Esto no se lo escribo a mi amigo, que ya bastante sorprendido debe estar de enterarse de que me puse a llorar como una chiquilla ayer. Tampoco se lo escribo al resto de mis amigos, que seguramente pensarán que me estoy convirtiendo en alguna suerte de fanática al reaccionar así. Esto me lo escribo a mí, a mí porque me he dado cuenta de la suerte increíble que he tenido a lo largo de mi vida y porque me parece injusto que mi bienestar actual sea solo producto de la suerte y no de la sociedad. Yo tengo suerte porque nunca me han tocado, porque mi mamá, consciente del mundo asqueroso en el que vivimos, fue increíblemente protectora con sus tres hijos y exageró al cuidarnos. Pero ¿y las demás? Yo tuve suerte porque en el colegio tuve buenos amigos, porque cuando empecé a ir a mis primeras fiestas nunca estaba sola, nunca nadie se sobrepasó conmigo. Pero ¿y las demás? Yo tuve suerte porque era tímida, porque me gustaba salir pero no me gustaba tomar, porque entonces los chicos podían decirme muchas cosas pero no podían acusarme de puta, de fácil. Pero ¿y las demás?

Yo cumplo, más o menos, con los requisitos que la sociedad ha impuesto para las mujeres, porque por más geniales que hayan sido mis padres, por más que a mí y a mis hermanos nos hayan enseñado que una mujer vale tanto como un hombre, que una mujer puede llegar tan lejos como un hombre, igual nos enseñaron que un hombrecito es un hombrecito y una mujercita, una mujercita, y que no se deben comportar igual. Nadie jamás me ha dicho que yo pertenezco a la cocina, que no me coloque detrás del volante, que la mujer está hecha para servir al marido y nada más, pero sí me han dicho, y me lo han dicho siempre, que no me quede en las fiestas hasta muy tarde, que no vaya a la casa de mis amigos si están solos, que no me vista de determinada forma porque una mujercita se debe hacer respetar. Sí, una mujercita se debe hacer respetar. Y un hombrecito también. Y todos. Pero si mi valor como persona se fundamenta en la forma en que me visto o en la cantidad de alcohol que decido beber cuando salgo, entonces mejor que piensen que no valgo nada. Y si un chico me dice, me vuelve a decir, que soy una chica que vale la pena porque no he estado con muchos otros, porque soy una chica de su casa, entonces mejor que piense que no valgo la pena porque yo no soy un juguete o un carro nuevo que pierde su valor cuando alguien le da uso. Yo tengo suerte, mucha suerte, porque mis padres me han cuidado y protegido y me han enseñado cómo comportarme en una sociedad como la nuestra, me han enseñado cómo ser la chica que los chicos buscan, me han enseñado a sobrevivir. Pero al final es solo eso. Si yo quisiera en este momento ir y fumar y emborracharme y tirar con cualquiera, no podría porque, como me recordó mi amigo, entonces cuando quiera estar con alguien no podría exigir fidelidad. Yo tengo suerte porque estoy sobreviviendo, porque a mí la violencia todavía no me pega en la cara, porque me acaricia, sí, como a todas, cuando camino en la calle, cuando escucho ofensivos programas de radio, pero todavía no me noquea, todavía no me derriba contra el asiento trasero de un taxi, todavía no me sienta en sus piernas mientras me dice que es un juego, todavía no me dice que soy una puta y que me calle, todavía no me pega y me pide perdón después, como sí lo ha hecho con las miles de mujeres que todavía siguen compartiendo sus testimonios en ese increíble grupo de Facebook.

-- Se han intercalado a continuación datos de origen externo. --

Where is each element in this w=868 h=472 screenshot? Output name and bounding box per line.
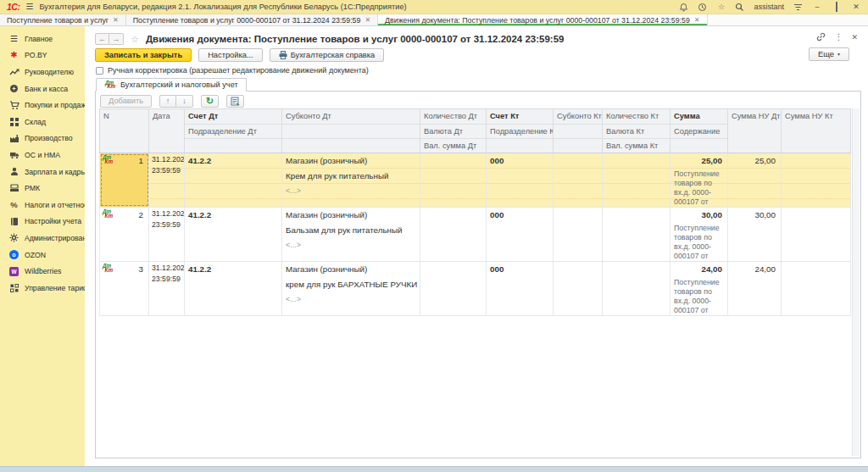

Esto me lo escribo a mí, no a mi amigo, no al resto de amigos, no a mis padres, a nadie, a mí, a mí porque no quiero esperar a que me pasen cosas terribles para darme cuenta de que el problema no somos nosotras. Yo sé que las cosas no van a cambiar de la noche a la mañana, yo sé que yo misma voy a seguir moderando mi comportamiento, yo misma, aunque trate de no hacerlo, voy a seguir juzgando a quienes desobedezcan las reglas de juego de forma excesiva, pero no tiene que ser así, no debe ser así. Yo no quiero que mi valor como persona siga siendo definido por mi capacidad de comportarme como una señorita. ¿Qué tal si ya no lo quiero ser? Si mañana decido ponerme una falda corta y alguien me violenta camino a casa, ¿va a ser mi culpa? Quiero pensar que no, quiero pensar que nadie me dirá que no me comporté como debe ser. El mundo como es hoy me da asco, me enferma, y me da rabia no poder cambiarlo en el acto. Por eso me puse a llorar ayer.

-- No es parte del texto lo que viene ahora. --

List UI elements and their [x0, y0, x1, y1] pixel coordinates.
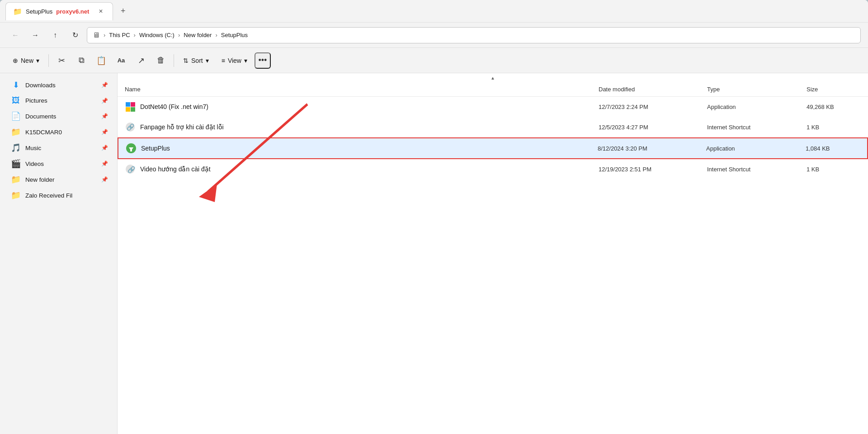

La mayoría de chicos que conozco son buenos, eso creo. La mayoría de ellos, espero, van a decirle a sus hijas, cuando las tengan, que sus vidas valen tanto como las de los hombres, que pueden lograr todo lo que se proponen, como me lo dijeron a mí. Pero probablemente también les digan, como a mí, como a todas, que, para no perder su valor, deben comportarse de cierta manera, de una manera que no se les exige a ellos. Las cosas no van a cambiar de la noche a la mañana, pero cambian tarde o temprano. O eso quiero creer. Porque del te debes comportar así para ser valorada al debes obedecer para no ser golpeada solo hay un paso. Porque si un hombre se siente con derecho de llamarte puta, de llamarte perra, de llamarte fácil, entonces más tarde se sentirá con derecho a mucho más. Porque si a mí, la chica que ha aprendido a comportarse, la chica que se ha educado y tiene la capacidad de expresarse, todavía me pueden callar diciéndome mujeres, entonces a las demás, a las que han tenido menos suerte, qué les harán por no haber nacido hombres. Por eso, por primera vez en mi vida, voy a ir a una marcha. Sí, por primera vez. Porque las cosas no van a cambiar de la noche a la mañana, pero si me quedo así, callada, si me quedo sin responder, sin hacer algo por mejorar el mundo, entonces me habré rendido, nos habremos rendido, y no podemos permitir eso.

Ni una menos.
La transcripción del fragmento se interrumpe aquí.